Les médias ont survolé un
événement majeur, à savoir, la rencontre de Vendredi 25 novembre 2015 de BCE
avec des hommes d’affaires locaux. Certains n’ont n’en pas parlé comme si le
citoyen ne devait pas être entretenu de cet évènement majeur.
Défaillance au niveau de la communication ? manque
de professionnalisme pour certains
médias beaucoup plus préoccupés par le buzz car en mesure de leur assurer des rentrées
d’argent. Heureusement que J’ai appris l’événement par Leaders.
Voilà que quatorze hommes d’affaires ont suivi le pas
tracé par un certain Hamdi Meddeb, qui a osé, par temps de crise, investir à Sidi
Bouzid sans attendre la parution de la loi sur l’investissement, ni obtenir un
quelconque avantage préalable. Mu par son
nationalisme et son esprit entrepreneurial, il a osé mettre la main à la
poche pour créer une unité moderne de production de dérivés du lait.
Meddeb aurait même affirmé
que « son unité installée
dans la région, travaille en toute quiétude et s’avère la plus rentable de son
groupe.»
BCE aurait dû le gratifier d’une décoration bien méritée.
BCE aurait
eu l’idée, en février 2015, d’inciter
les hommes d’affaires locaux à investir
particulièrement dans les régions défavorisées pour créer de nouveaux
emplois. Ils ont eu le mérite de répondre
à sa demande.
En effet, on ne peut demander à des étrangers
d’investir en Tunisie alors que les enfants du pays qui ont tant bénéficié des
avantages consentis par l’Etat et obtenus des concours bancaires, ne le font
pas.
La réunion a groupé environ
quatorze hommes d’affaires qui ont promis de réaliser des projets d’une valeur globale d’environ 1,5 milliards de
dinars et de créer environ 50000 emplois ! Cela nous fera gagner au moins
3 points de croissance du PIB !
Un autre groupe suivra et
s’engagera pour une autre enveloppe d’investissements.
Pourquoi n’avons-nous pas
fait cela bien avant ? A quoi étions-nous occupés ? Mais cela vaut
mieux tard que jamais.
Le second motif d’espoir, ce
sont les résultats attendus de la Conférence internationale sur
l’investissement « Tunis 2020 ».
Déjà des signes
avant-coureurs pointent à l’horizon et le grand projet de création du méga projet relatif à la réalisation d’un complexe commercial et
financier off-shore, par les bahreïni et qui a tant tardé, va enfin démarrer.

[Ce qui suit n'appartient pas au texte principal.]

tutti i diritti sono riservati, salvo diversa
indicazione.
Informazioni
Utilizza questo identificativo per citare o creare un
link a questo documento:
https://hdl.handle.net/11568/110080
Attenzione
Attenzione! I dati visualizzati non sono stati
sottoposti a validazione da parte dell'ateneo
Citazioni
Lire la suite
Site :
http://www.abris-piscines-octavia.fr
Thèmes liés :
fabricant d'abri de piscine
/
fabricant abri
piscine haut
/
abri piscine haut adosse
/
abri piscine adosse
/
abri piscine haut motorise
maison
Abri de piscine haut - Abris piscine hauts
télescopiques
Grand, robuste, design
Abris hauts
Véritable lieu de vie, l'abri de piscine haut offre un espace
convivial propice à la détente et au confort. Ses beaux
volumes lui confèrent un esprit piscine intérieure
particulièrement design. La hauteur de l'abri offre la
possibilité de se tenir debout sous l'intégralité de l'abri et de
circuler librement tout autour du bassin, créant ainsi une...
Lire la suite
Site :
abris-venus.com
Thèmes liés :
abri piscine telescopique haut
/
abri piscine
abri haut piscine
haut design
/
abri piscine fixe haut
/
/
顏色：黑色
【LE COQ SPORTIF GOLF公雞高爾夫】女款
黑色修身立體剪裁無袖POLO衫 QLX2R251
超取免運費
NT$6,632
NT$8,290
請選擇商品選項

Ces deux manifestations se traduiront sur le terrain par la reprise
de l’investissement et donc de l’absorption graduelle du chômage.
Face à l’accroissement
attendu des investissements, l’Etat doit mettre les bouchées doubles pour
circonscrire les entraves de toutes sortes.

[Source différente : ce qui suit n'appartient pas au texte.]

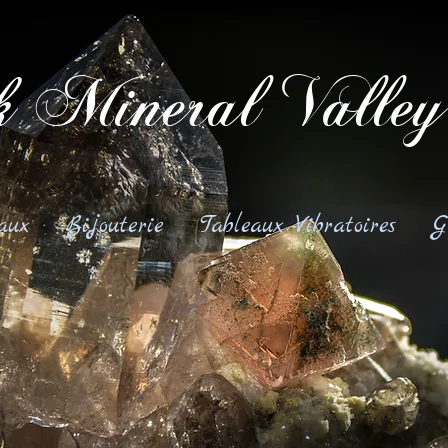
 Mineral Valley
aux
Bijouterie
Tableaux Vibratoires
G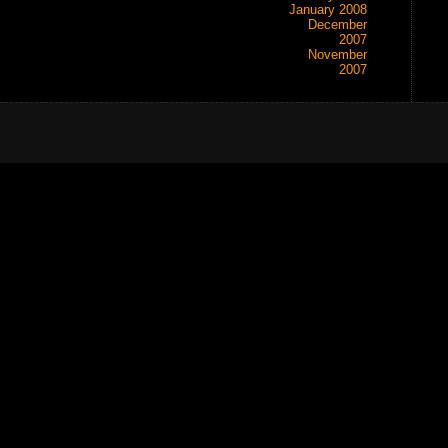
January 2008
December
2007
November
2007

Déjà le Ministre de l’équipement a fait état
dans sa réponse à l’ARP du fait que le
secteur manque de main d’œuvre qualifiée, notamment dans le
« ferraillage ».
Cette reprise tant attendue
devrait être consolidée. Lorsque l’investissement va, tout va !
Au Gouvernement de poursuivre, avec plus de
détermination et de communication, ses réformes, pour améliorer le climat des
affaires et assurer la sécurité à tous et particulièrement aux investisseurs.
Aux deux principales organisations nationales
de s’entendre enfin pour favoriser un climat social serein rien que par le
dialogue et donc la suspension des grèves avec arrêt de la production ou des
services.
Aux médias et
aux « experts » de tout poil d’accompagner cette croissance
surtout en ne perdant pas de vue la moitié du verre plein.
Au citoyen digne de ce nom
de s’acquitter de son devoir fiscal.
Mobilisons-nous tous car il
y va de la consolidation d’un processus démocratique unique dans la région mais
encore fragile et de l’avenir de nos enfants.